A las siete de la mañana, el chillido de una alarma despertaba al profesor Corrales.
Una monótona lluvia coloreaba la mañana de olores verdes y fangosos, e hicieron más lento el despertar del catedrático.
Al fin, este se levantó de su cama, medio atontado. Restregó sus ojos antes de colgarse sus eternas gafas de fondo de botella. De un solo tirón, se puso en marcha, rumbo al sanitario.
Como todas las mañanas, el estómago le rugía y el culo le contestaba. Lo más normal del mundo, lo más rico de vivir, se decía, mientras encendía un cigarrillo.
La flatulencia inundó pronto la estancia, pero eso no evitó que el anciano desmenuzara sendos bostezos para desperezarse, aún cuando esto le hiciera recoger más aire del que exhalaba de sus intestinos. En una de tantas aperturas bucales, un pequeño zumbido se le atoró en los tímpanos.
El ofendido, trato de deshacer entuertos, llevando su dedo meñique al orificio auricular derecho, primero, y luego al izquierdo, y arremolinó la uña del mismo para limpiar suciedades.
Al principio, sintió cierto alivio con el movimiento circular que el dedo provocaba a su oído. Pero el zumbido persistió. Dolía. Disgustaba. ¡Picaba hasta la lengua! Era como si al fondo de su cabeza le dictasen un nombre, que no distinguía por culpa del borbotear de la lluvia sobre el techo de su casa, y en su paladar se acumulara la saliva del mal gusto.

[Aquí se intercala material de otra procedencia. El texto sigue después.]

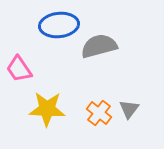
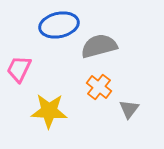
blue ellipse: rotated 6 degrees counterclockwise
pink trapezoid: rotated 60 degrees clockwise
yellow star: moved 2 px right, 2 px down
orange cross: moved 26 px up
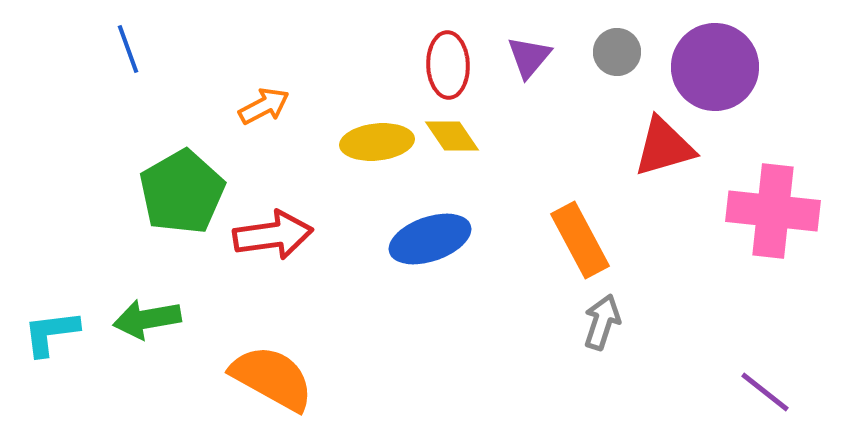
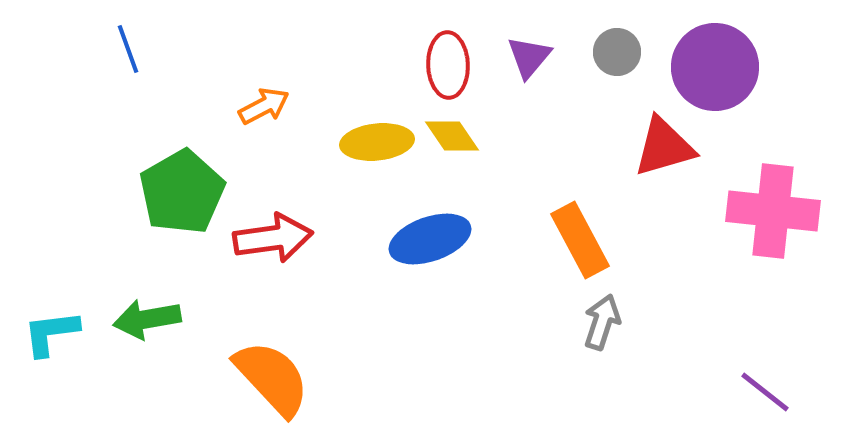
red arrow: moved 3 px down
orange semicircle: rotated 18 degrees clockwise
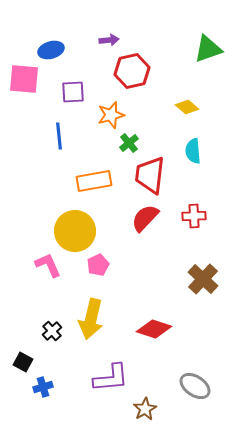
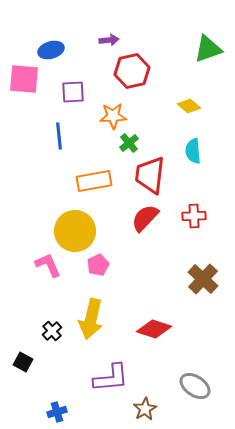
yellow diamond: moved 2 px right, 1 px up
orange star: moved 2 px right, 1 px down; rotated 12 degrees clockwise
blue cross: moved 14 px right, 25 px down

Un fino y agudo sentimiento de desesperación se fue apoderando de su pecho. El ruido en su cabeza iba creciendo, al tiempo que su corazón aceleraba las pulsaciones. Estoy transpirando como cerdo, se dijo en un momento de lucidez, mientras trataba de desviar sus pensamientos a otro lado. Trabajar, debo ir a trabajar... Las palabras apenas y tuvieron eco en su mente porque venían acompañadas de dos hermosos y redondos pedos.

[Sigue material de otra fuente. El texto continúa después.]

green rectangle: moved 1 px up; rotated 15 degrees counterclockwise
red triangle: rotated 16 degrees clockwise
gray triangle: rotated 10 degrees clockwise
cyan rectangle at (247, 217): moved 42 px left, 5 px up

Pronto, el zumbido, se convirtió, en un griterío, que le hacía perder la noción de sus razonamientos y lo estaba sumiendo en un desmayo cognitivo. Sin embargo, antes de perderse en plena laguna mental, todavía pudo ver con claridad una imagen que sobresalía de las demás que rondaban su cerebro.
Se trataba de él siendo dado a luz por una joven mujer.
En ese instante, el nombre de “Aurora” floreció entre sus labios, y Carlos Corrales, cayó de bruces al suelo, muerto por un ataque cardiaco, el mismo día, de hacía cuarenta años, en que él mató a su esposa, mientras le hacía el amor.